I thought, "Heck, even my salesman and newspaperman gf's had B rations, which meant they traveled for their work. This gent probably has A 'cause the only gas ration he knows about is A. Chauffeur-having Cadillac-owning 40s folks were big shots, and big shots had to have better connections than that."

Well, I figured I better google for more info, and sure enough, there was a "VIP" class X card - for Members of Congress and presumably high industrialist mucky-mucks as well - but it was gotten rid of due to public outcry.

What a country. Here the rest of the world is under martial law or worse, and we could do that.

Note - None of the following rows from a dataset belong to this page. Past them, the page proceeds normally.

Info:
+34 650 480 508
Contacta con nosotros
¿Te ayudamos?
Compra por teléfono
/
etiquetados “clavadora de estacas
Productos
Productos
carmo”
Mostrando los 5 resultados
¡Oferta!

The biggest gas ration after X was abolished was T (trucking), then C (essential workers = doctors, police, firefighters, and letter carriers). Presumably Congress had to get along on the 8 gallons a week entitled the B card, along with war workers, pharmacists and other not-quite-essentials.

Class A was "nonessential," and you can bet a chauffeured Cadillac qualified. 3 measly gallons a week of go-juice. And rationing was per household - not per vehicle. The big guzzlers probably never left the garage.

As I said - what a country.
 

dhermann1

I'll Lock Up
Messages
9,154
Location
Da Bronx, NY, USA
Another irony, of course, is that while Americans thought they were really tightening their belts, to the embattled Brits, we looked like the lap of luxury. People really were hungry in Britain. We had the "Bundles for Britain" program here to help them out. And when Italy fell, the unfortunate folks there were drastically worse off than the Brits who were sending food to them. And of course there were other regions much worse off than that.